**Problem description**.
Repeat the records exactly as given. Do not include the pictures.

Extracted page text data
▽

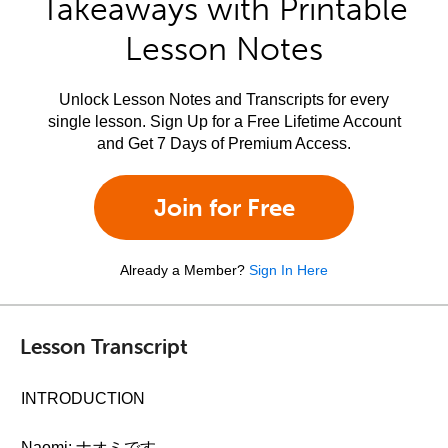
Takeaways with Printable
Lesson Notes
Unlock Lesson Notes and Transcripts for every
single lesson. Sign Up for a Free Lifetime Account
and Get 7 Days of Premium Access.
Join for Free
Already a Member?
Sign In Here
Lesson Transcript
INTRODUCTION
Naomi: ナオミです。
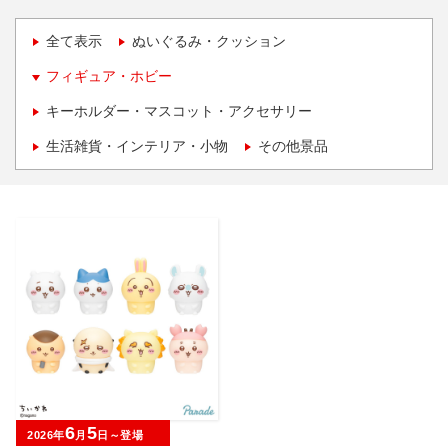
全て表示
ぬいぐるみ・クッション
フィギュア・ホビー
キーホルダー・マスコット・アクセサリー
生活雑貨・インテリア・小物
その他景品
6
5
2026年
月
日～登場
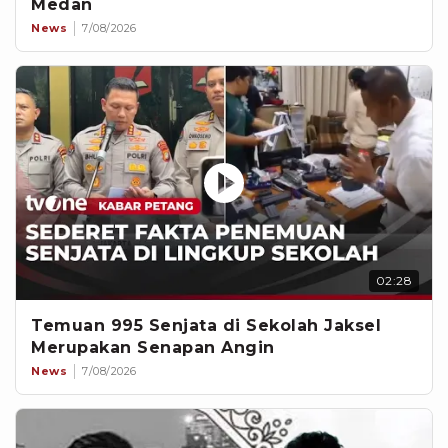
Medan
News
7/08/2026
02:28
Temuan 995 Senjata di Sekolah Jaksel
Merupakan Senapan Angin
News
7/08/2026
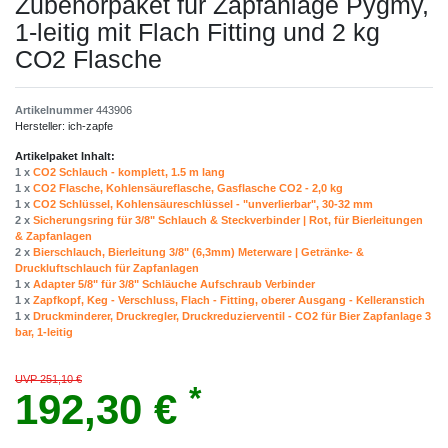
Zubehörpaket für Zapfanlage Pygmy,
1-leitig mit Flach Fitting und 2 kg
CO2 Flasche
Artikelnummer
443906
Hersteller:
ich-zapfe
Artikelpaket Inhalt:
1 x
CO2 Schlauch - komplett, 1.5 m lang
1 x
CO2 Flasche, Kohlensäureflasche, Gasflasche CO2 - 2,0 kg
1 x
CO2 Schlüssel, Kohlensäureschlüssel - "unverlierbar", 30-32 mm
2 x
Sicherungsring für 3/8" Schlauch & Steckverbinder | Rot, für Bierleitungen
& Zapfanlagen
2 x
Bierschlauch, Bierleitung 3/8" (6,3mm) Meterware | Getränke- &
Druckluftschlauch für Zapfanlagen
1 x
Adapter 5/8" für 3/8" Schläuche Aufschraub Verbinder
1 x
Zapfkopf, Keg - Verschluss, Flach - Fitting, oberer Ausgang - Kelleranstich
1 x
Druckminderer, Druckregler, Druckreduzierventil - CO2 für Bier Zapfanlage 3
bar, 1-leitig
UVP 251,10 €
*
192,30 €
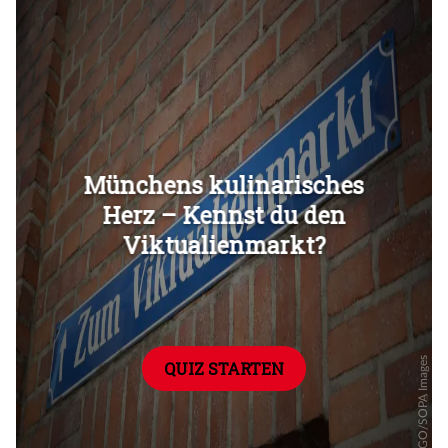
Überspringen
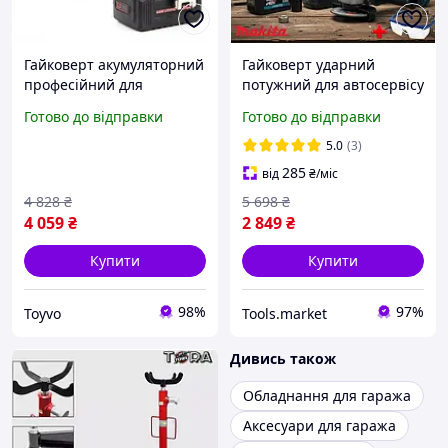
Гайковерт акумуляторний
Гайковерт ударний
професійний для
потужний для автосервісу
автосервісу Boxer SR023
2 акб Акумуляторний
Готово до відправки
Готово до відправки
2400 обхв Toyvoo
Гайковерт професійний
Набір Makita 2в1
5.0
(3)
шурупокрут болгарка в
285
від
₴
/міс
кейсі
4 828
₴
5 698
₴
4 059
₴
2 849
₴
Купити
Купити
98%
97%
Toyvo
Tools.market
Дивись також
Обладнання для гаража
Аксесуари для гаража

△

**Answer space**.
Takeaways with Printable
Lesson Notes
Unlock Lesson Notes and Transcripts for every
single lesson. Sign Up for a Free Lifetime Account
and Get 7 Days of Premium Access.
Join for Free
Already a Member?
Sign In Here
Lesson Transcript
INTRODUCTION
Naomi: ナオミです。
全て表示
ぬいぐるみ・クッション
フィギュア・ホビー
キーホルダー・マスコット・アクセサリー
生活雑貨・インテリア・小物
その他景品
6
5
2026年
月
日～登場
Medan
News
7/08/2026
02:28
Temuan 995 Senjata di Sekolah Jaksel
Merupakan Senapan Angin
News
7/08/2026
Zubehörpaket für Zapfanlage Pygmy,
1-leitig mit Flach Fitting und 2 kg
CO2 Flasche
Artikelnummer
443906
Hersteller:
ich-zapfe
Artikelpaket Inhalt:
1 x
CO2 Schlauch - komplett, 1.5 m lang
1 x
CO2 Flasche, Kohlensäureflasche, Gasflasche CO2 - 2,0 kg
1 x
CO2 Schlüssel, Kohlensäureschlüssel - "unverlierbar", 30-32 mm
2 x
Sicherungsring für 3/8" Schlauch & Steckverbinder | Rot, für Bierleitungen
& Zapfanlagen
2 x
Bierschlauch, Bierleitung 3/8" (6,3mm) Meterware | Getränke- &
Druckluftschlauch für Zapfanlagen
1 x
Adapter 5/8" für 3/8" Schläuche Aufschraub Verbinder
1 x
Zapfkopf, Keg - Verschluss, Flach - Fitting, oberer Ausgang - Kelleranstich
1 x
Druckminderer, Druckregler, Druckreduzierventil - CO2 für Bier Zapfanlage 3
bar, 1-leitig
UVP 251,10 €
*
192,30 €
Überspringen
Гайковерт акумуляторний
Гайковерт ударний
професійний для
потужний для автосервісу
автосервісу Boxer SR023
2 акб Акумуляторний
Готово до відправки
Готово до відправки
2400 обхв Toyvoo
Гайковерт професійний
Набір Makita 2в1
5.0
(3)
шурупокрут болгарка в
285
від
₴
/міс
кейсі
4 828
₴
5 698
₴
4 059
₴
2 849
₴
Купити
Купити
98%
97%
Toyvo
Tools.market
Дивись також
Обладнання для гаража
Аксесуари для гаража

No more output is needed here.